March 12th, 2012

5 Ways CME Misses the Mark

Some people critique Continuous Medical Education (CME) programs as spoon-feeding. As a young physician struggling to learn a lot of material, I actually appreciate a bit of ready-to-consume content that I can learn quickly and effectively. The American College of Cardiology (ACC) and other reputable institutions provide CME programs that, overall, help to keep physicians up on the literature and integrate new findings with existing knowledge. However, despite the basic advantages of these programs, several limitations stand out to me as a frequent user of CME. Here are the key ones:

1. The actual content does not match what is advertised. Sometimes CME programs set up false expectations. For example, in a recent CME program offered by the ACC, called “Complex Cardiovascular Cases: Novel Treatment Strategies for High Risk Patients,” the flier suggested that the reader would learn about “existing HDL raising therapies to reduce cardiovascular risk in dyslipidemic patients.” I learned some useful information from that CME program, but nothing about HDL raising treatments that reduce the cardiovascular risk.

2. The evidence is reported selectively. Sometimes CME programs leave me feeling that I am receiving the extreme expert opinion rather than a balanced review of the evidence. For example, I have seen experts highlight the benefits of omega-3 supplements in improving cardiovascular outcomes, but with little discussion of well-conducted negative trials (e.g., Galan et al., Rauch et al., and Kromhout et al. to name a few).

3. The tests do not focus on matters of clinical significance. The pre-test and post-test questions on CME exams do not necessarily reflect the most fundamental learning points. I have, for instance, encountered questions that ask narrowly about “the average plasma LDL level in hospitalized CAD patients” but few that emphasize the strategies that improve cardiovascular outcomes.

4. Experts with conflicts of interest predominate. Many CME programs are prepared by faculty with strong industry ties. I do not doubt the scientific excellence of such investigators, and I am fully aware of the benefits of collaborative work with industry to generate new and applicable knowledge. Nevertheless, I think adding more panelists who don’t have direct links with industry would be helpful — much like the ACC and AHA policies for development of clinical practice guidelines.

5. The registration process is burdensome. Last, some CME programs require very detailed registration that is mandatory. Participants may use CMEs only to keep themselves up-to-date on particular medical topics, and a time-intensive registration process affects the ease of use, thereby potentially discouraging future participation.

I believe that if such issues were addressed appropriately, CME programs would be even more successful in bringing state-of-the-art information to larger numbers of clinicians.

What has been your experience with CME? In particular, have you noticed a difference between commercially sponsored CME programs and those with no direct funding from drug or device companies? Do my critiques resonate with what you have encountered?

Sorry, there are no polls available at the moment.

8 Responses to “5 Ways CME Misses the Mark”

  1. Steven Greer, MD says:

    Your point 4 is the biggest problem. Any CME program offered by a site that is funded by a drug or device company should be discarded as marketing and not CME.

  2. Martin Broder, MD says:

    In addition to the five problems listed, traditional lecture-based CME, where the audience sits passively and receives information from others, is a remarkably inefficient way to transmit knowledge (as measured by subsequent retention)and doesn’t result in much measurable change in physician practice or patient outcomes. Physicians retain more when they access new material at the time they need it to solve a clinical problem or when they work through clinical problems interactively,using cases the lecturer has constructed to emphasize the points that would have been made in the lecture.

  3. Stephen Austin, MD says:

    Of particular importance is item #4, the issue of conflict of interest–I completely agree with Dr.

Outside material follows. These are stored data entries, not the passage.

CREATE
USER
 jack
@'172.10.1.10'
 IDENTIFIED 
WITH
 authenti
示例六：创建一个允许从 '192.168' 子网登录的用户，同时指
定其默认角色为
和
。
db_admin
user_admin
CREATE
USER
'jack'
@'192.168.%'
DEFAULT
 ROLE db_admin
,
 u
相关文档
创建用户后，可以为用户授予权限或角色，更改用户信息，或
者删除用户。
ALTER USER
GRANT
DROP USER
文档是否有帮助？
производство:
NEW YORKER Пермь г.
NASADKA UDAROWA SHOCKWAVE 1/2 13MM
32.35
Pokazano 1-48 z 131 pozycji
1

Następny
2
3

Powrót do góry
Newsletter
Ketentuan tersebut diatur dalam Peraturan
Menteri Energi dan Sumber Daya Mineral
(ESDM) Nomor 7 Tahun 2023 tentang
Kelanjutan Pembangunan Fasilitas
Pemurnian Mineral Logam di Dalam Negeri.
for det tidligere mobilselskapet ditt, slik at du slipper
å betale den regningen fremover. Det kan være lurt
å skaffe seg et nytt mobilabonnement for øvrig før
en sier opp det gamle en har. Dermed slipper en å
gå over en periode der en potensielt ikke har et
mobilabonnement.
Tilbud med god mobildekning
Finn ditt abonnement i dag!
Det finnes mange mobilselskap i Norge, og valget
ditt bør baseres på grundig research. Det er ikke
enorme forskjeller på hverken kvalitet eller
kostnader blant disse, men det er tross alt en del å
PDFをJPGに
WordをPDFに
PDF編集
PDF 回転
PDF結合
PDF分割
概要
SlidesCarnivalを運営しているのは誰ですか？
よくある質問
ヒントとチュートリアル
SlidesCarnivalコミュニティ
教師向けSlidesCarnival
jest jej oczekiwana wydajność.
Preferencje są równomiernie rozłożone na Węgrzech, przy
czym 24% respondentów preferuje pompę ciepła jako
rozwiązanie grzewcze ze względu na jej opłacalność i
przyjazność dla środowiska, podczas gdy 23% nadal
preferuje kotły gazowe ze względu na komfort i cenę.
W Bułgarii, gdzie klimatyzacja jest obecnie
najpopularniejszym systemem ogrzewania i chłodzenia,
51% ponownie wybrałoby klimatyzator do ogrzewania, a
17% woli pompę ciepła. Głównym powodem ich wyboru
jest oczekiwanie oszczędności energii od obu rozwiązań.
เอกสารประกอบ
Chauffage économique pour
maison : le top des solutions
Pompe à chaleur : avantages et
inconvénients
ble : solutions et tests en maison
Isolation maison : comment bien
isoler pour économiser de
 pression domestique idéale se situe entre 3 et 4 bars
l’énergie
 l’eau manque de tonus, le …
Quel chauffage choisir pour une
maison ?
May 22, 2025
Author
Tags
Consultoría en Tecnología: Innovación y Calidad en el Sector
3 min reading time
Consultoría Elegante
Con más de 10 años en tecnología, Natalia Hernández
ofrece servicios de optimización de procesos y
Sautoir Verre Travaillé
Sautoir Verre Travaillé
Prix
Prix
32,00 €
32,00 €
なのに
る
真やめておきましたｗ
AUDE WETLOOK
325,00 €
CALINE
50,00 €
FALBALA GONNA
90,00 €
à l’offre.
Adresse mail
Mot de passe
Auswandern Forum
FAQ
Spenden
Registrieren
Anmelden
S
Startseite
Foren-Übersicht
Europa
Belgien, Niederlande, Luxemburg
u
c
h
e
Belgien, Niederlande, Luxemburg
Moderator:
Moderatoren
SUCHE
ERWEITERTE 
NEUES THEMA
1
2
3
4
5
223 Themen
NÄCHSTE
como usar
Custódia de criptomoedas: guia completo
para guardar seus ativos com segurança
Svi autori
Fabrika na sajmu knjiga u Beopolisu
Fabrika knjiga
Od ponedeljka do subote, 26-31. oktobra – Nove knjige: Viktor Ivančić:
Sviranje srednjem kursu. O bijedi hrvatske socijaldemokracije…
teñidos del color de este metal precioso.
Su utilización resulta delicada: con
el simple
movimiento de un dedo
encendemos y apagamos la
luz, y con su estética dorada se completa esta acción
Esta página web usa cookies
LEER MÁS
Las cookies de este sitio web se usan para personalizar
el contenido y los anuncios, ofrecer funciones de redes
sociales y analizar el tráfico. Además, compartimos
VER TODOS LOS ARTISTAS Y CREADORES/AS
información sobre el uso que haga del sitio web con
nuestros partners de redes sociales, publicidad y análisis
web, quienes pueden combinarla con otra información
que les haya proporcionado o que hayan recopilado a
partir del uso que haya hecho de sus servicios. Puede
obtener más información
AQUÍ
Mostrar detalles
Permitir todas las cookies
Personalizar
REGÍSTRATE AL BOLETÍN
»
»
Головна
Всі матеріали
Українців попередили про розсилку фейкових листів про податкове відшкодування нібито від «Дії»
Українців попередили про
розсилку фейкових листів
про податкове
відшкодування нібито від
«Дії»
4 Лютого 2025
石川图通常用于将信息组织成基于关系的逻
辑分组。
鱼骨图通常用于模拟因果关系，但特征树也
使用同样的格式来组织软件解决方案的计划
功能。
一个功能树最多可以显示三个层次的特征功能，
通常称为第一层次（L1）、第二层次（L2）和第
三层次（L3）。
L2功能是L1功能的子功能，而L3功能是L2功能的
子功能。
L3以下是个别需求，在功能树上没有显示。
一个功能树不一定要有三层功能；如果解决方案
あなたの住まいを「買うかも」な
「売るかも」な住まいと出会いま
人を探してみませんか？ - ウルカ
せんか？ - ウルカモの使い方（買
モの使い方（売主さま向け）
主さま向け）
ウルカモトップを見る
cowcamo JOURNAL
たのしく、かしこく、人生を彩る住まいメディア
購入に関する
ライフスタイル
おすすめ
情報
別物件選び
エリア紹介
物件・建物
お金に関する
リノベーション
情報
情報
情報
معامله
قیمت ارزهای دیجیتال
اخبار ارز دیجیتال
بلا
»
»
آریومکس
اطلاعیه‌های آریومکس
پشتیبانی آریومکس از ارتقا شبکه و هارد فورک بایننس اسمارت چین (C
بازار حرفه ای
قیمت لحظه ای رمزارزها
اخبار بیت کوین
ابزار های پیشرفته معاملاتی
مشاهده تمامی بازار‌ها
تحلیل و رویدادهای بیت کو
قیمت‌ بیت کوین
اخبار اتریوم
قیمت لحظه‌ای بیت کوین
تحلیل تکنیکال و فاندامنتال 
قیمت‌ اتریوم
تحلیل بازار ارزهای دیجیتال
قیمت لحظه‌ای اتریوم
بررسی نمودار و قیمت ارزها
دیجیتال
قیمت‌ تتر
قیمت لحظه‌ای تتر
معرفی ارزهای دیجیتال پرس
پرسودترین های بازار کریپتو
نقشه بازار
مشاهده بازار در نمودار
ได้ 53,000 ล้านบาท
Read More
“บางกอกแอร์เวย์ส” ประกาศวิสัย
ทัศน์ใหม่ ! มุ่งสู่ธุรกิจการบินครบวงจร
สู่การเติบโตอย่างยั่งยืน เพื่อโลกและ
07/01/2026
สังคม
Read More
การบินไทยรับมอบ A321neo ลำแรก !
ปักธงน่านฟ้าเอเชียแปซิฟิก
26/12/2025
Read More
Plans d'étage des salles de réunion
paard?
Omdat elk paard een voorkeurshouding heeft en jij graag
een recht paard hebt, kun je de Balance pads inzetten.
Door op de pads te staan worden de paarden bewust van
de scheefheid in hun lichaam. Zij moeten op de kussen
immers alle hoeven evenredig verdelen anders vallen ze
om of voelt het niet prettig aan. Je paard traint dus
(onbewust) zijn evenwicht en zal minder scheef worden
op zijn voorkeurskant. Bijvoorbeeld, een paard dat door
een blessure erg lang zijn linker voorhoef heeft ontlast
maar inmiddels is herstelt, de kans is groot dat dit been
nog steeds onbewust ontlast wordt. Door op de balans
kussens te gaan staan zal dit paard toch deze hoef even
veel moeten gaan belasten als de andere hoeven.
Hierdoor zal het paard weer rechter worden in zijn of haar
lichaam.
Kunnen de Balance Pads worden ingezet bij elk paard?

Greer’s comment above—Furthermore, on many web sites, extra effort is required to find disclosures, thereby making the process more difficult–From a cynical perspective, could this be purposeful???

  4. Stephen Hansen, md says:

    So—where is the model–who does CME best?
    How validated are current CME tenets?

  5. Regarding item 5, I have found that the more complex and more data should be provided, the less the final benefit received. Some seem data collections to sell personal information commercially to others. Subtle advertisement is albeit rarely found hidden in the content. For me at least, the difference between the heavily sponsored and the only sourced, usually academic is very impressive and for the last 15 or 20 years I avoid the first category as much as possible.

  6. Mohammed Aiad, MD says:


  7. Mohammed Aiad, MD says:

    I find point 4 is reasonable, but we should revise what we learn or read regularly, so even there is a conflict of interest that affects the validity of data, so it will be disclosed elsewhere.

  8. Joseph Wildman, MD says:

    The answer to point #1 is that there IS no evidence that raising HDL reduces cardiovascular risk. HAVING higher HDL reduces risk, but there is no evidence that we can RAISE a lower HDL and achieve the same result.
    I often find that the title/headline matches poorly with the CONTENT.